Módulo 1
Introdução
Propriedades
  Farmacocinética
Tratamento
Comunitárias
Antimicrobianos - Base Teóricas e Uso Clínico

III. Tratamento das infecções comunitárias e relacionadas à assistência à saúde diante da resistência microbiana

1. Comunitárias - infecções adquiridas na comunidade
1.1. Trato respiratório

Diagnóstico
Atualmente, com o uso de endoscópios rígidos, é possível realizar uma exploração detalhada da cavidade nasal, facilitando a coleta de culturas diretamente do meato médio.
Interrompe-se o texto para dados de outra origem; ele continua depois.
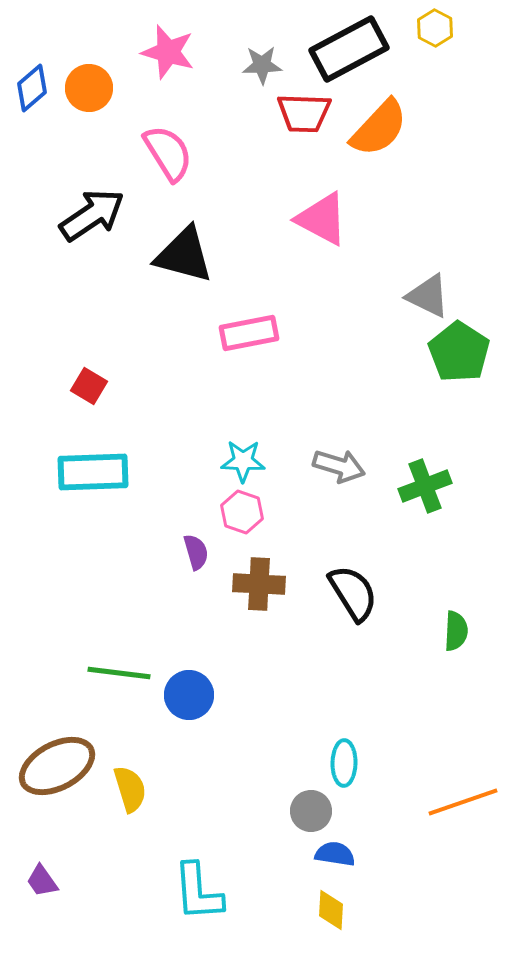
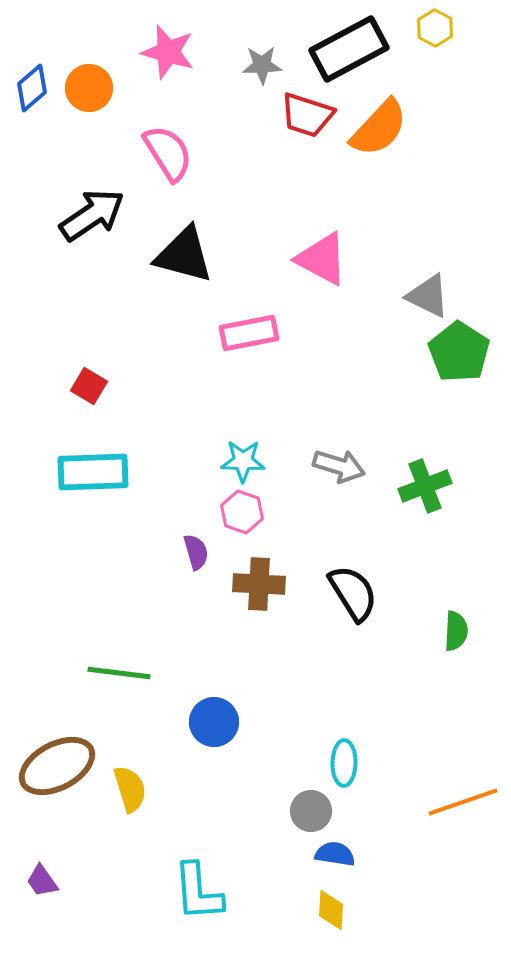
red trapezoid: moved 3 px right, 2 px down; rotated 16 degrees clockwise
pink triangle: moved 40 px down
blue circle: moved 25 px right, 27 px down
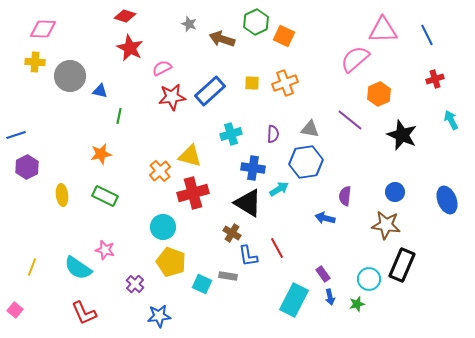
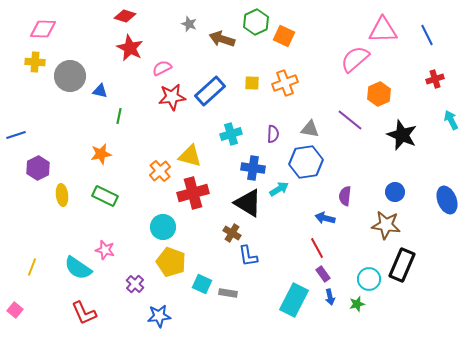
purple hexagon at (27, 167): moved 11 px right, 1 px down
red line at (277, 248): moved 40 px right
gray rectangle at (228, 276): moved 17 px down
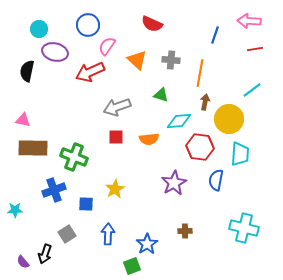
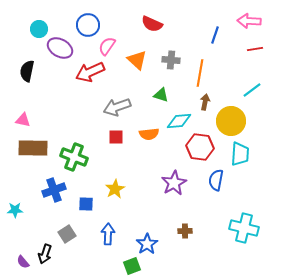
purple ellipse: moved 5 px right, 4 px up; rotated 15 degrees clockwise
yellow circle: moved 2 px right, 2 px down
orange semicircle: moved 5 px up
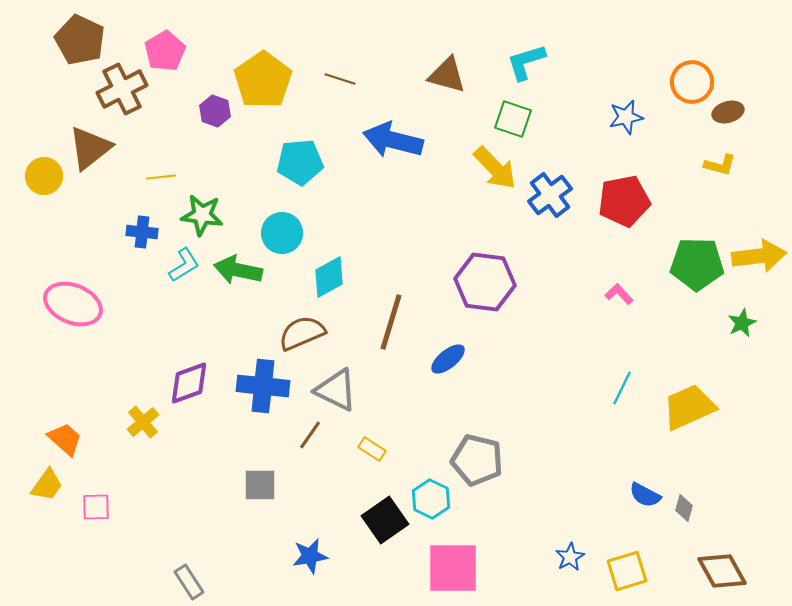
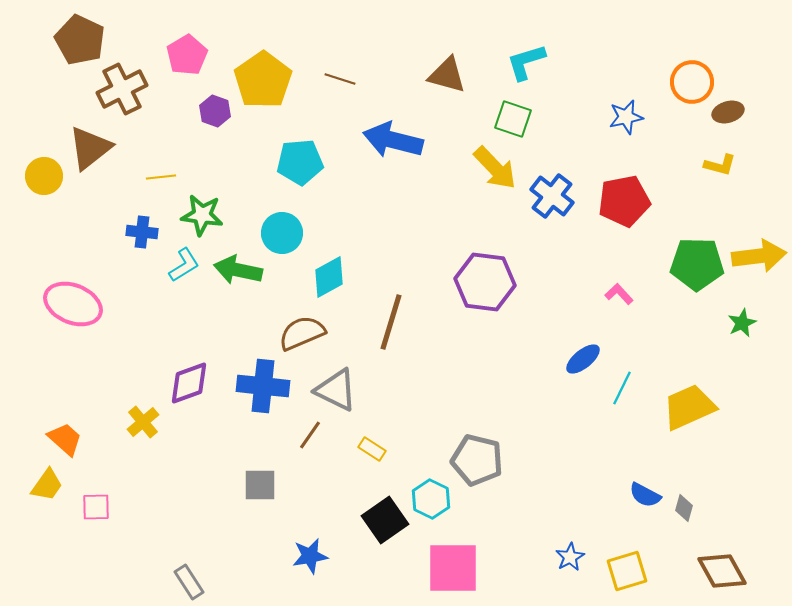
pink pentagon at (165, 51): moved 22 px right, 4 px down
blue cross at (550, 195): moved 2 px right, 1 px down; rotated 15 degrees counterclockwise
blue ellipse at (448, 359): moved 135 px right
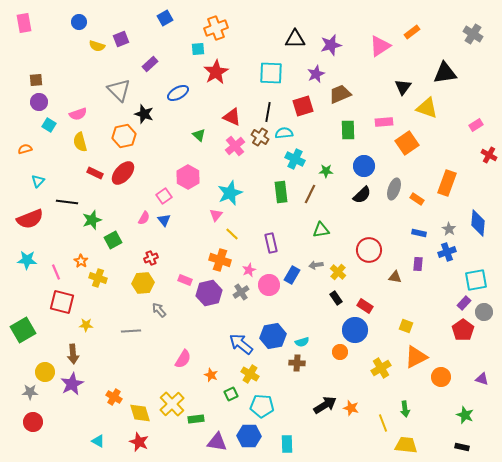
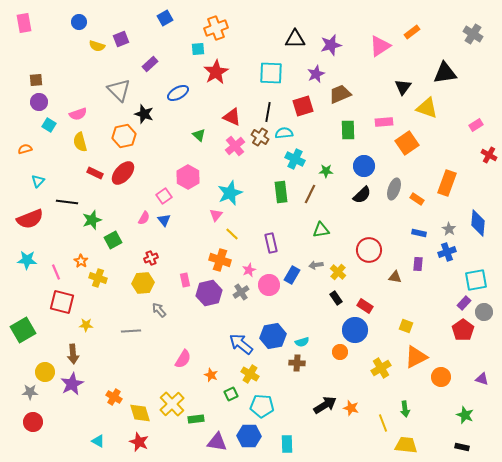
pink rectangle at (185, 280): rotated 56 degrees clockwise
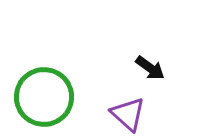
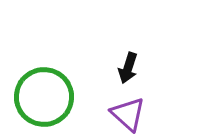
black arrow: moved 22 px left; rotated 72 degrees clockwise
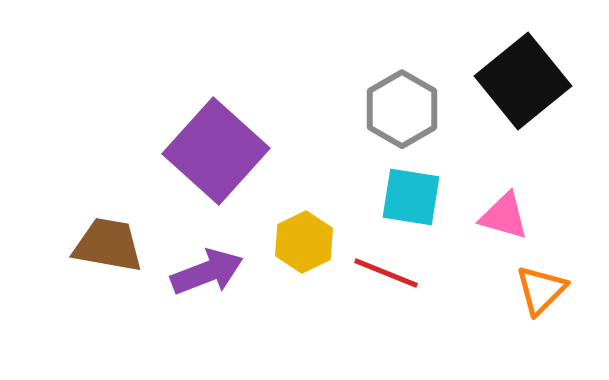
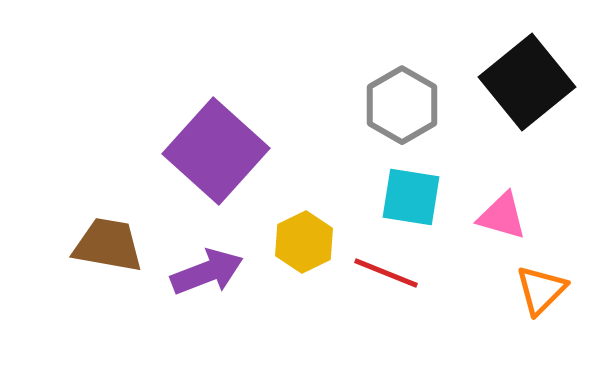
black square: moved 4 px right, 1 px down
gray hexagon: moved 4 px up
pink triangle: moved 2 px left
A correlação radiológica e endoscópica permite estabelecermos o diagnóstico de rinosinusite aguda com uma certeza superior a 90%.

Em adultos as bactérias mais comumente isoladas nos seios paranasais de pacientes com rinosinusite bacteriana são:

  • Streptococcus pneumoniae: 20 - 40%;
  • H. influenzae: 20 - 30%;
  • M. catarrhalis: 5 - 10%;
  • outras espécies de estreptococos.

Em crianças, os agentes mais comuns da rinosinusite bacteriana são:

  • S. pneumoniae: 35 - 42%;
  • H. influenzae e M. catarrhalis: 21 - 28%;
  • Streptococcus pyogenes e os anaeróbios: 3 - 7%.

Tratamento
Embora 40% dos pacientes com sinusite se recuperem espontaneamente, o tratamento antimicrobiano é indicado em uma sinusite bacteriana corretamente diagnosticada. O objetivo do tratamento é erradicar a infecção aguda para prevenir complicações, evitar as recorrências e o aparecimento de quadros crônicos. A duração do tratamento para a sinusite maxilar aguda varia entre 7 e 10 dias.
A amoxicilina é o antimicrobiano mais utilizado por sua atividade contra o Streptococcus pneumoniae (o principal agente desta patologia) e o H. Influenzae não produtor de beta-lactamases (70 a 80%). É de baixo custo e de boa tolerância. Deve-se avaliar a possibilidade de resistência bacteriana, de acordo com as variações regionais.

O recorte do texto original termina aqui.